Carabineros está de acuerdo con las palabras de Sanhueza. La patrulla que se estaciona todas las noches de fin de semana en Suecia con Holley, ha sido testigo de cómo el sexo en las calles desapareció.

“Antes no bastaba con estacionarnos, debíamos patrullar todo el sector durante toda la noche y aún así algunos se escondían y tenían sexo, o simplemente se iban a algún lugar más solitario”, aseguran los carabineros encargados de patrullar el lugar.

Las ganas de demostrarse el amor durante un carrete no sólo se da entre parejas establecidas, sino que también entre personas que se conocen en el momento y, literalmente, su carne es más débil.

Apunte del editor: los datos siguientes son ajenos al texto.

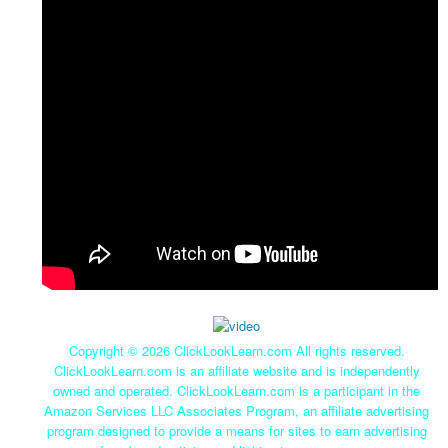
Copyright ©
2026 ClickLookLearn.com All rights reserved.
ClickLookLearn.com is an affiliate website and is independently
owned and operated. ClickLookLearn.com is a participant in the
Amazon Services LLC Associates Program, an affiliate advertising
program designed to provide a means for sites to earn advertising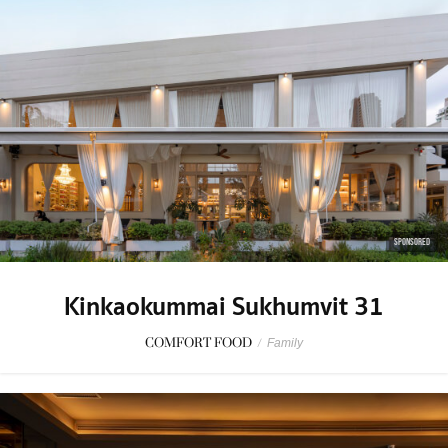
SPONSORED
Kinkaokummai Sukhumvit 31
COMFORT FOOD
/
Family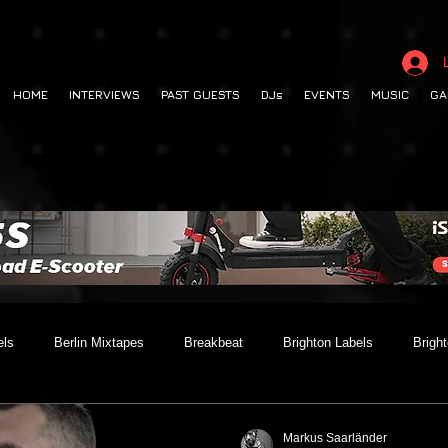
HOME
INTERVIEWS
PAST GUESTS
DJs
EVENTS
MUSIC
GA
els
Berlin Mixtapes
Breakbeat
Brighton Labels
Brigh
 out
Club Night
Codesouth
Collaborations
Dancehall
Markus Saarländer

El Holley durante el día recibe, como la gran mayoría de los moteles, a oficinistas, secretarias y otras personas que se escapan de sus trabajos para hacer de las suyas, pero por las noches es el lugar perfecto para que las parejas ocasionales se satisfagan en un lugar limpio, cercano al carrete y accesible a todo bolsillo.


Cliente frecuente


Rayén lleva dos años pololeando y hace uno conoció el Holley. “Fue carreteando con un grupo de amigas y mi pololo. Habíamos tomado harto y no nos aguantamos”, me cuenta mientras sus mejillas se enrojecen.

“Me fui con una amiga al baño, le conté lo que pasaba con mi pololo, y me dijo que cerca del local donde estábamos había un motel”.

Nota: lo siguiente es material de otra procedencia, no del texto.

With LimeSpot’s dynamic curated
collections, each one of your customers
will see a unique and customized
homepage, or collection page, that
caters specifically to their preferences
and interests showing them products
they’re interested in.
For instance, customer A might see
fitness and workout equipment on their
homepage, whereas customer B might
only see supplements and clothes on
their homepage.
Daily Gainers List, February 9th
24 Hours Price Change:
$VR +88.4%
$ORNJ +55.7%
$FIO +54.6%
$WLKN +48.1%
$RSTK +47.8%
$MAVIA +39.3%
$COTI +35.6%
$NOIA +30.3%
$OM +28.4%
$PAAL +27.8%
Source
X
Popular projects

En minutos, Rayén y Sebastián, el pololo, estaban mirando el mural con películas porno que los recibió. Les indicaron el precio, ellos aceptaron y juntos siguieron a la mujer que los guió hasta el lugar que por algunas horas sería su nidito de amor.

De esa primera ida al Holley ha pasado un año, y Rayén, riéndose, dice sentirse una cliente habitual. “Cada vez que podemos venimos, el lugar es limpio, y acogedor. Lo hacemos también para salir de la rutina. Todas las parejas debieran hacerlo”.

Han pasado 20 o 30 minutos desde que llegué. Hice zapping en la televisión y me encontré con una decena de películas triple X. Me llama la atención, no entiendo para qué, entonces, están las que me recibieron en la puerta. En una de las paredes hay un papel que dice, “Motel Holley cuenta con Wi-Fi en todas sus habitaciones”, tampoco entiendo esto, ¿quién vendría a un motel a conectarse a Internet?.

De repente alguien toca la puerta. Me paro de la cama y voy a abrir. La señora de pelo cano y tomado me pregunta si mi pareja llegará o no, porque no puedo estar sola ocupando una habitación, y que además hay pasajeros esperando. Le digo que no, que me dejaron plantada.

Entonces, amablemente, me invita a salir de la pieza, mientras salgo entra a ordenar lo poco que desordené. Bajo las escaleras, camino por el pasillo. Llego a la salita de espera donde una pareja se ríe mirándose al espejo. Abro la puerta, paso el biombo verde, bajo las escaleritas, hago todo rápido para que nadie me vea. Ya está oscuro, son las 9 de la noche y en Suecia hace rato empezó el happy hour.